Step-by-Step Instructions for Sushi Bake
  1. Begin by rinsing 2 cups of short-grain rice under cold running water until the water runs clear. Cook the rice according to your rice cooker instructions. Let the rice rest for about 10 minutes with the lid on.
  2. Preheat your oven to 400°F (200°C). Place seasoned sockeye filets on a parchment-lined baking sheet. Bake the fish for approximately 9 minutes, remove from the oven and flake the cooked salmon.
  3. In a large mixing bowl, combine 2 tablespoons of cane sugar, 1/4 cup of rice vinegar, and 1 teaspoon of kosher salt.
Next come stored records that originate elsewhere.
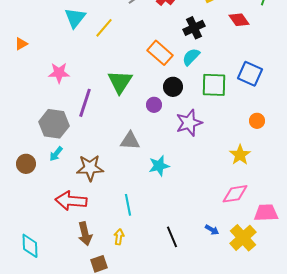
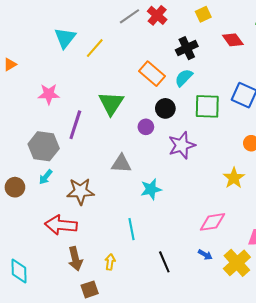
pink diamond: (235, 194) -> (212, 222), moved
cyan line: (128, 205) -> (132, 229), moved

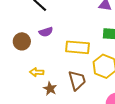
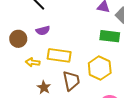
yellow rectangle: (77, 47) -> (59, 55), moved
yellow arrow: (37, 72) -> (33, 62), moved

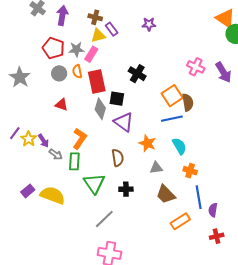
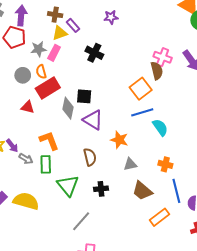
red pentagon: (53, 48) -> (14, 37), moved
black cross: (137, 74) -> (94, 53), moved
red rectangle: (97, 81) -> (48, 88), moved, turned 75
brown semicircle: (188, 102) -> (157, 71), moved
orange L-shape: (80, 139) -> (49, 141), turned -50
cyan semicircle: (179, 146) -> (160, 127), moved

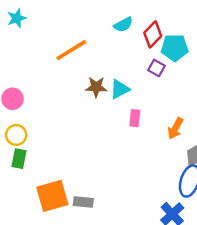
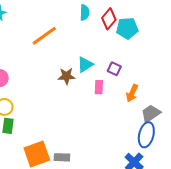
cyan semicircle: (123, 25) -> (85, 13), turned -56
purple square: (156, 68) -> (114, 69), moved
brown star: (96, 87) -> (67, 76), moved

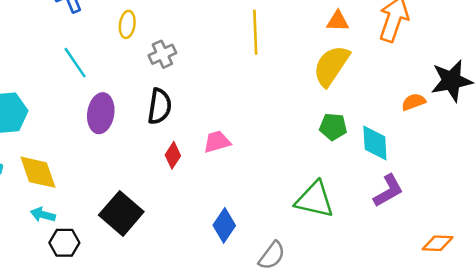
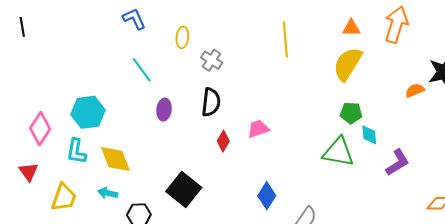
gray cross: (162, 54) -> (212, 60), turned -30
purple ellipse: (101, 113) -> (164, 110), size x0.7
cyan diamond: (375, 143) -> (369, 135), moved, size x0.7
green triangle: (315, 200) -> (338, 152), moved
cyan arrow: (43, 215) -> (108, 193), moved

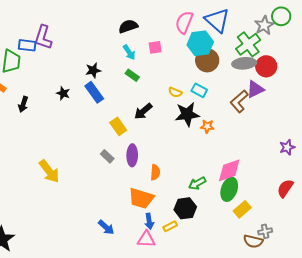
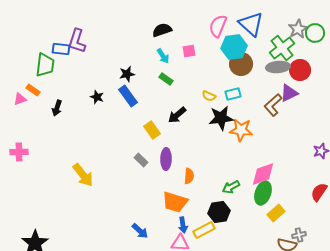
green circle: (281, 16) -> (315, 33), moved
cyan rectangle: (199, 90) -> (233, 94), turned -42
orange star: (207, 126) -> (241, 130), size x1.6
yellow rectangle: (170, 226) -> (204, 230), size x1.5

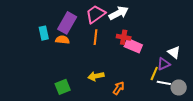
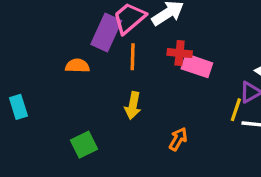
purple rectangle: (67, 23) -> (106, 33), moved
cyan rectangle: (44, 33) -> (18, 107), moved
yellow arrow: (96, 76) -> (133, 106), moved, turned -63

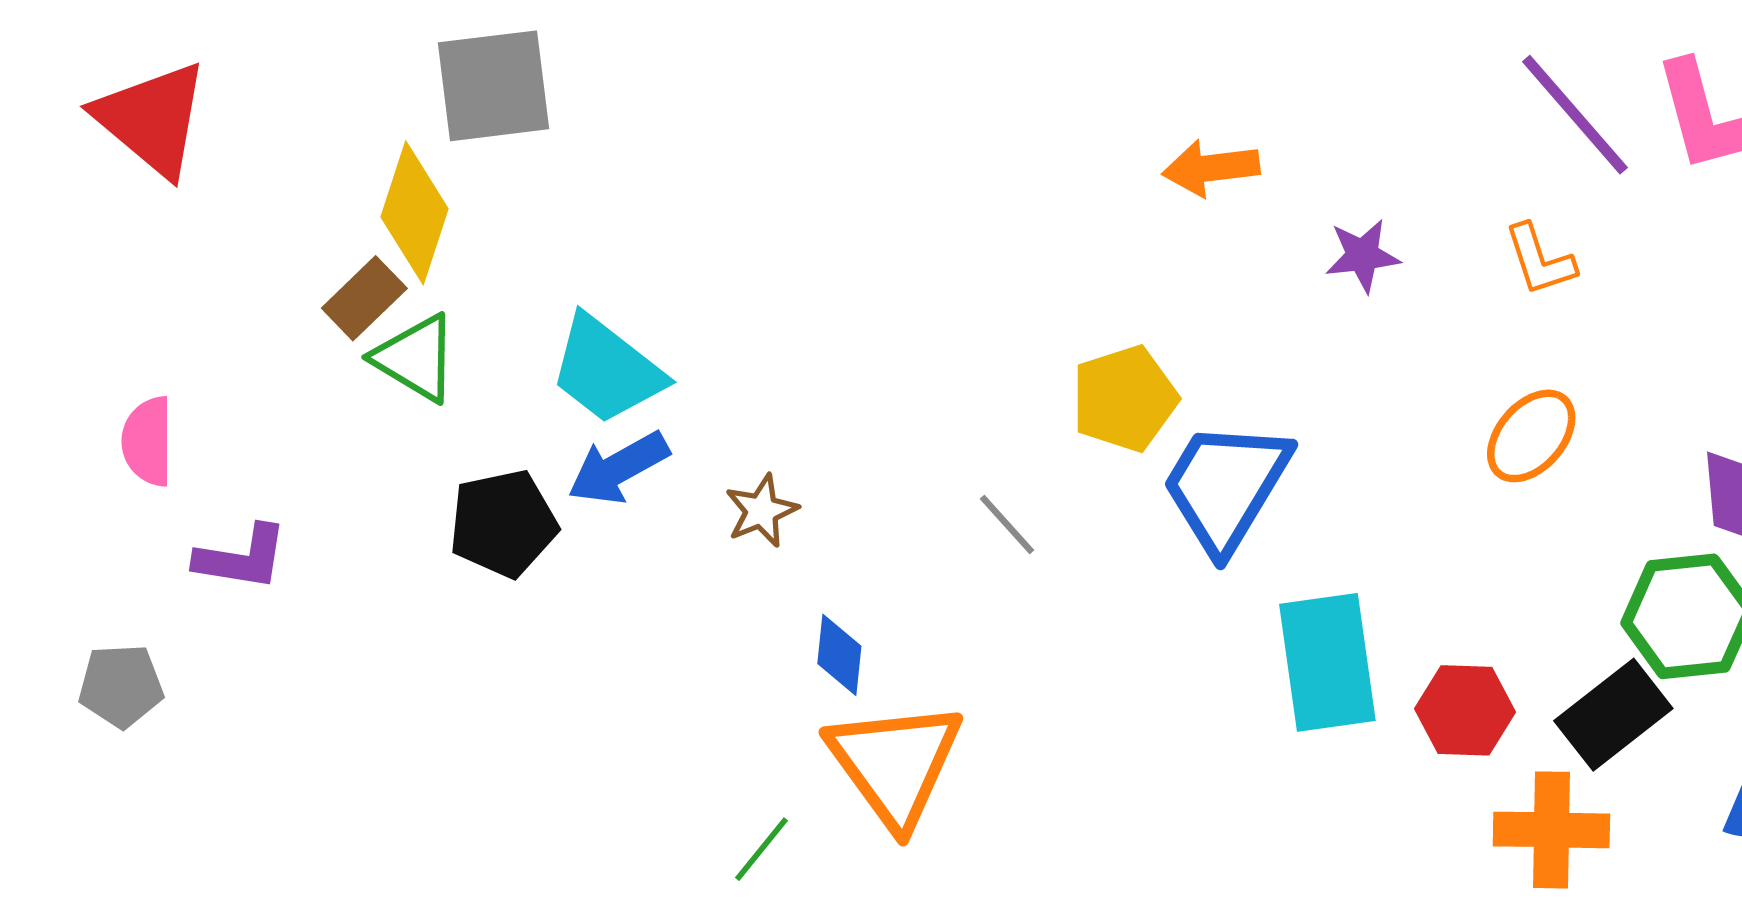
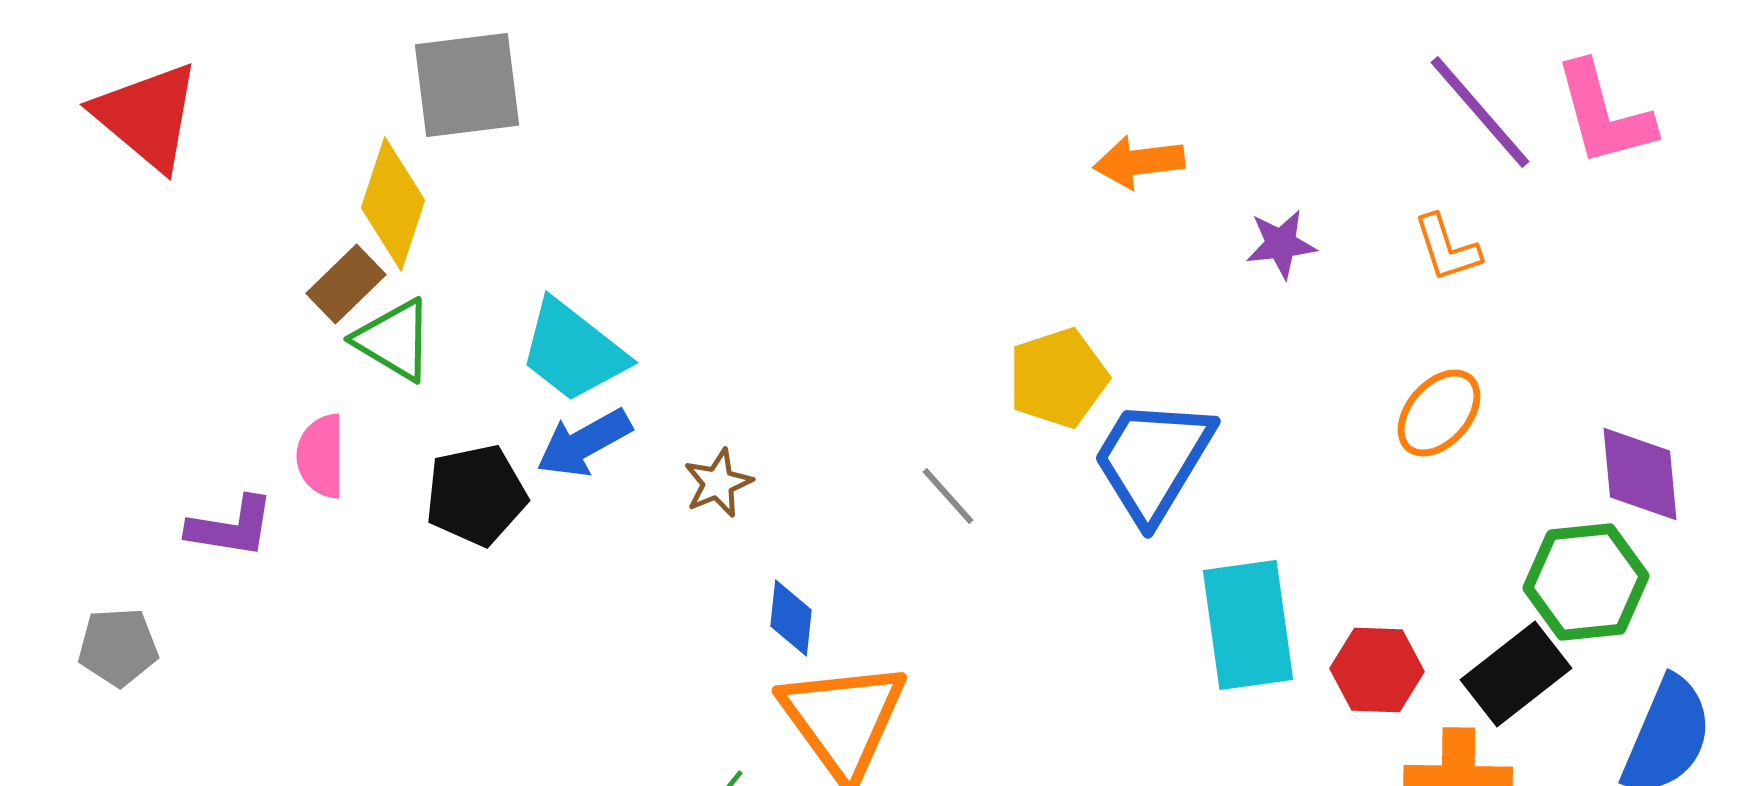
pink semicircle: (148, 441) -> (321, 456), moved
Gently fold the warm, cooked rice into this mixture and sprinkle in 2 tablespoons of furikake.
  4. In a separate bowl, create the filling by combining 4 ounces of cream cheese, 2 tablespoons of Kewpie mayonnaise, 2 tablespoons of low-sodium soy sauce, 1 tablespoon of red miso, and 1 tablespoon of yuzu juice. Add the flaked salmon and 1 cup of kani, stirring thoroughly.
  5. Press the seasoned sushi rice firmly into the bottom of a greased 9x13 inch baking dish. Evenly spread the salmon filling over the rice layer.
  6. Bake the sushi casserole in the preheated oven for 10-15 minutes, or until the top is beautifully golden brown and bubbly. Let it cool slightly and garnish with your favorite toppings. Serve warm with nori sheets.

Nutrition

Serving: 1sliceCalories: 300kcalCarbohydrates: 35gProtein: 16gFat: 12gSaturated Fat: 5gPolyunsaturated Fat: 2gMonounsaturated Fat: 3gCholesterol: 50mgSodium: 700mgPotassium: 200mgFiber: 2gSugar: 6gVitamin A: 200IUVitamin C: 2mgCalcium: 50mgIron: 1mg

Notes

Serve with nori sheets for an interactive dining experience.